Нравственная основа и актуальность такого спектакля должны быть выявлены достаточно ясно, но акцент будет поставлен на зрелищной стороне изображенных на сцене конфликтов.
Это прежде всего внутреняя борьба раздираемого внутренними противоречиями вождя Монтесумы, мотивы поступков которого история до сих пор не в состоянии нам разъяснить.[266]
Его терзания и его прения с астрологическими мифами, полные зримой символики, будут показаны ярко и бесстрастно.
И наконец, помимо Монтесумы, здесь будет представлена толпа, различные слои общества, бунт народа против судьбы, которую олицетворяет собой Монтесума, ропот сомневающихся, остроты философов и жрецов, жалобы поэтов, предательство торговцев и ремесленников, двоедушие и податливость женщин.
Дух толпы, дыхание событий будут проходить в спектакле материально ощутимыми волнами, обозначая кое-где некоторые силовые линии, и на этих волнах будет всплывать, подобно соломинке, обессиленное, взбунтовавшееся и утратившее надежду сознание отдельных людей.
Применительно к театру проблема заключается в том, чтобы определить и согласовать эти силовые линии, объединить их вокруг единого центра и увязать их с музыкальными мелодиями, способными вызвать гипнотическое внушение.
Все образы, движения, танцы, обряды, музыкальные звуки, оборвавшиеся мелодии, короткие диалоги и, главное, сцены без текста будут обозначены и описаны самым тщательным образом, насколько это возможно воспроизвести в слове, ведь самое важное — это суметь обозначить или зашифровать, как в музыкальной партитуре, все то, что нельзя описать словом.
Надо признать за актером нечто вроде чувственной мускулатуры, которая соответствует физическому местонахождению чувств.

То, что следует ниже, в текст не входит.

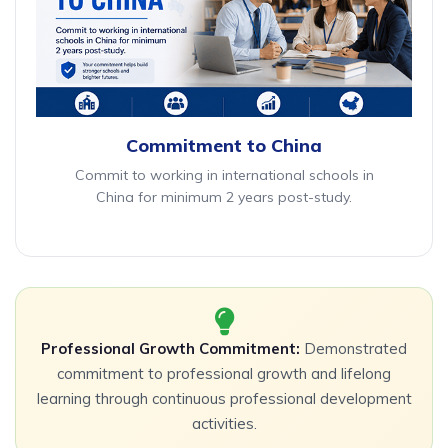
Commitment to China
Commit to working in international schools in
China for minimum 2 years post-study.
Professional Growth Commitment:
Demonstrated
commitment to professional growth and lifelong
learning through continuous professional development
activities.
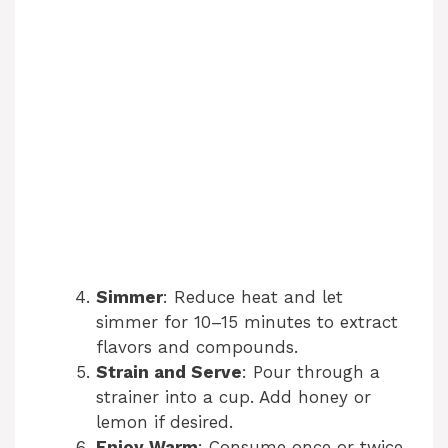
Simmer
: Reduce heat and let
simmer for 10–15 minutes to extract
flavors and compounds.
Strain and Serve
: Pour through a
strainer into a cup. Add honey or
lemon if desired.
Enjoy Warm
: Consume once or twice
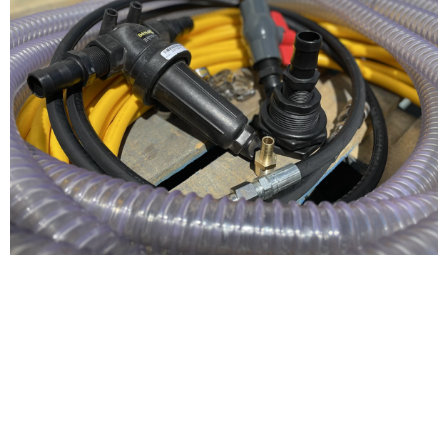
4-6gpm Pressure
Washer Plumbing
Kit For AR, General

Актер обладает ею как настоящий атлет, только с той необычной оговоркой, что организму атлета соответствует здесь аналогичный чувственный организм, параллельный ему и являющийся как бы его двойником, хотя и в ином плане.
Актер — это атлет сердца.
Его тоже касается деление тотального человека на три мира,[268] и чувственная сфера принадлежит ему по праву. Она ему принадлежит органически.
Мускульные движения являются как бы образом дублирующего их другого усилия и локализуются в тех же самых точках, что и движения сценической игры.
Там, где атлет находит в себе опору перед забегом, именно там находит в себе опору актер перед тем, как выбросить судорожное проклятие, но обратив его вовнутрь.
Все перипетии борьбы, бокса, бега на сто метров, прыжков в высоту имеют соответствующие органические основания в движении страстей и те же самые физические точки опоры.[269]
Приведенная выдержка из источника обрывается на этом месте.